L’étude, publiée par la Renaissance Arabe pour la Démocratie et le Développement-ARDD et intitulée ‘Obstacles à la participation économique des femmes en Jordanie’, a indiqué que de nombreuses femmes font recours au secteur parallèle sans compter celles qui choisissent le travail indépendant dont le nombre a augmenté par rapport à un sondage précédent.

Les résultats du sondage ont dévoilé que la raison qui amènent les femmes à choisir le secteur parallèle est ‘la formation professionnelle basée sur le genre’ pratiquée par les organisations non-gouvernementales ce qui les oblige à opter pour des projets domestiques financièrement instables.

L’étude s’est essentiellement basée sur les plus fragiles de ces femmes à savoir les réfugiées syriennes et les Jordaniennes les plus démunies dont les niveaux académiques sont les plus faibles. En effet, et malgré que les Jordaniennes bénéficient d’un niveau académique plus important que celui des Jordaniennes, cela ne leur permet pas pour autant de décrocher des postes bien payés. Cela peut être expliqué, à tort, par le fait que le niveau salarial ne dépend pas forcément du niveau académique.
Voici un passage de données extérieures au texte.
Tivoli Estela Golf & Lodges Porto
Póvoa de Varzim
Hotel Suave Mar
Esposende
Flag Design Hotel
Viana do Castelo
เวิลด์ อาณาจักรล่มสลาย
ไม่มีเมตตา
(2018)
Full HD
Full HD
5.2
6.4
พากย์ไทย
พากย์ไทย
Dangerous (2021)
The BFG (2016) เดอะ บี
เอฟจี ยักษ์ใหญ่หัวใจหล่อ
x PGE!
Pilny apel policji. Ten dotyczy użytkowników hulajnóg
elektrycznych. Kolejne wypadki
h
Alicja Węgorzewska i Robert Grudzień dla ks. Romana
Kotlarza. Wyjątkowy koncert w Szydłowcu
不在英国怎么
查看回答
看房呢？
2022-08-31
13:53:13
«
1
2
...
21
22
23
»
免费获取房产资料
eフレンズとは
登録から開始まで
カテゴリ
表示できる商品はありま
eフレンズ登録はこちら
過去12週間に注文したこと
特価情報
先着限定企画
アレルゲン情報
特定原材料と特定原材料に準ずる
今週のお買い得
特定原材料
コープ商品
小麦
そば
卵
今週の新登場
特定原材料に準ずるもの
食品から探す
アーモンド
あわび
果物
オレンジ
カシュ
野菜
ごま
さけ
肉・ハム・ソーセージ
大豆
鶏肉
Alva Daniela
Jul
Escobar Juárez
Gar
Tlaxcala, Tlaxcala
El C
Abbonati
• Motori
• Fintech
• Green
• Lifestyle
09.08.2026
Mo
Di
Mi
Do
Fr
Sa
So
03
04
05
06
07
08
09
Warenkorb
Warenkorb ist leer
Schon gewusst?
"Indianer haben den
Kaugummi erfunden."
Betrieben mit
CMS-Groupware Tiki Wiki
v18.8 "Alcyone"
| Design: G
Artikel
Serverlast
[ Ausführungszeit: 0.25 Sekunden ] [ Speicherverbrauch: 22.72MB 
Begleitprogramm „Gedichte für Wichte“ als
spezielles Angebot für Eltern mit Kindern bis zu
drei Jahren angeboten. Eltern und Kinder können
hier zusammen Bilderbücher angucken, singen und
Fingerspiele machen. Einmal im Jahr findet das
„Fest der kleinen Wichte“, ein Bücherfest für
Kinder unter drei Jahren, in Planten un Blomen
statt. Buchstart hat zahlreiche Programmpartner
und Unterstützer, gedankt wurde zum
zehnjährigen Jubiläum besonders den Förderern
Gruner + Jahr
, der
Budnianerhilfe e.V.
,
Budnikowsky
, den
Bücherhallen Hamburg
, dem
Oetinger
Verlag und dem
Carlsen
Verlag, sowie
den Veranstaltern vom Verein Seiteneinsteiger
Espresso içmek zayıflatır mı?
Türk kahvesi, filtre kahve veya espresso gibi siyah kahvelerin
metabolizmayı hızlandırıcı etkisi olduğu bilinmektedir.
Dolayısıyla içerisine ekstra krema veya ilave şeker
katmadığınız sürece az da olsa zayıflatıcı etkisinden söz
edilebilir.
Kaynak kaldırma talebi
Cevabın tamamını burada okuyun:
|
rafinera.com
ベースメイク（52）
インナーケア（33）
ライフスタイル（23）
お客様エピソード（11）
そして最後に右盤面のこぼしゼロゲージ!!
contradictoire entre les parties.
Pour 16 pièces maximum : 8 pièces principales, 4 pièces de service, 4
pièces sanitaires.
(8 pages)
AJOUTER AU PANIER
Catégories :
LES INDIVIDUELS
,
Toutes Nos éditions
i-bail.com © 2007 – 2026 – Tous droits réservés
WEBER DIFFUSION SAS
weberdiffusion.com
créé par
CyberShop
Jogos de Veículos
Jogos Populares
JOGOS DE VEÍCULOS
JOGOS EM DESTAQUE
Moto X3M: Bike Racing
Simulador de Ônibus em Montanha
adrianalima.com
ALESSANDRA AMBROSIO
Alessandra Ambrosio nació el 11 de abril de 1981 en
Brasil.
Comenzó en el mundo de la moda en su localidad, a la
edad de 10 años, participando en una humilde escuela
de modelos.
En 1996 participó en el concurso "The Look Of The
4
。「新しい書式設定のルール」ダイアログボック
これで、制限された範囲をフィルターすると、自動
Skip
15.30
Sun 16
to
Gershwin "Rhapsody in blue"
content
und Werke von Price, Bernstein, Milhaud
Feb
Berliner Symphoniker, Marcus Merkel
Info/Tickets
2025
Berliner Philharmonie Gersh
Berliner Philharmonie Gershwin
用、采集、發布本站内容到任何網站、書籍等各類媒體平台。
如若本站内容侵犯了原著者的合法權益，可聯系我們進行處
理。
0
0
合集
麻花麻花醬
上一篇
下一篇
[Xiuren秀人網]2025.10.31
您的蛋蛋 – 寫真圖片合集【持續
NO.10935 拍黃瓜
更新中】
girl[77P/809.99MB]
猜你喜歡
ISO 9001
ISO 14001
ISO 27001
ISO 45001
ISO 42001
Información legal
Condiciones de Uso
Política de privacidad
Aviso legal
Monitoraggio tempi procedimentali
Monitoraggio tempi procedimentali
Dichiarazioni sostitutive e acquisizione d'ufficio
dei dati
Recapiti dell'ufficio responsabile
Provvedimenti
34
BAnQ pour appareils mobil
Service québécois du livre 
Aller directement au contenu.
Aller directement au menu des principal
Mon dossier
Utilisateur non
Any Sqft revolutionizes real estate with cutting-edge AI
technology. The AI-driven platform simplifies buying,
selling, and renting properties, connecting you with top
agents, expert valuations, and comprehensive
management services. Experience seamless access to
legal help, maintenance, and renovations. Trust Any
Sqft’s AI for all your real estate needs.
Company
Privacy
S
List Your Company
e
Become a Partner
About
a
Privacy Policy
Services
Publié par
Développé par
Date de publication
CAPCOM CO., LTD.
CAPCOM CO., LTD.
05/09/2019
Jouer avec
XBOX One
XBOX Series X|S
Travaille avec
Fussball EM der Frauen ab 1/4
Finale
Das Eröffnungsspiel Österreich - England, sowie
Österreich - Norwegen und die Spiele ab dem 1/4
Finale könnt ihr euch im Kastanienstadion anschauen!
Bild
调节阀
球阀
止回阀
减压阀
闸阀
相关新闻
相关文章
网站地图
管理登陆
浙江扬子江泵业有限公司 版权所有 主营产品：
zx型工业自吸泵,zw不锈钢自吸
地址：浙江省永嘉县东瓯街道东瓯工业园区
L’étude a démontré que pendant que les gouvernements et les organisations non-gouvernementales encouragent les femmes à rejoindre le marché du travail pour y devenir des leaders, ces mêmes femmes doivent répondre à des obligations domestiques qui les bloquent encore plus dans leur participation à la roue économique nationale. En plus de cela, il existe un nombre incalculable d’obstacles face aux femmes travailleuses dont le manque d’opportunités, les discriminations sur les lieux du travail, les politiques sociales (les congés de maternité et l’absence de crèche pour enfants) sans compter les cas d’harcèlement.

Même si l’étude de ‘ARDD’ démontré que les bas salaires jouent un rôle crucial pour les femmes jordaniennes et les réfugiés syriens, cela demeure moins important pour les Syriennes qui sont moins payées que les Jordaniennes.

La publication a indiqué que les difficultés d’obtention des permis de travail ne représentent pas un vrai blocage pour les Syriennes qui ne sont de toute manière pas destinées aux secteurs ouverts aux étrangers (bâtiment, agriculture et industrie). Les résultats de l’étude ont aussi démontré que plusieurs femmes abandonnent le travail après leur accouchement ce qui prouve que le congé maternel, article 70 du Code du travail, est insuffisant. Et d’ajouter que certains employeurs recrutent des réfugiés syriens pour des secteurs supposés être exclusifs pour les Jordaniens ce qui prouve qu’interdire des secteurs aux étrangers ne résout en rien la question du chômage des Jordaniens mais amplifie les blocages devant les réfugiés syriens.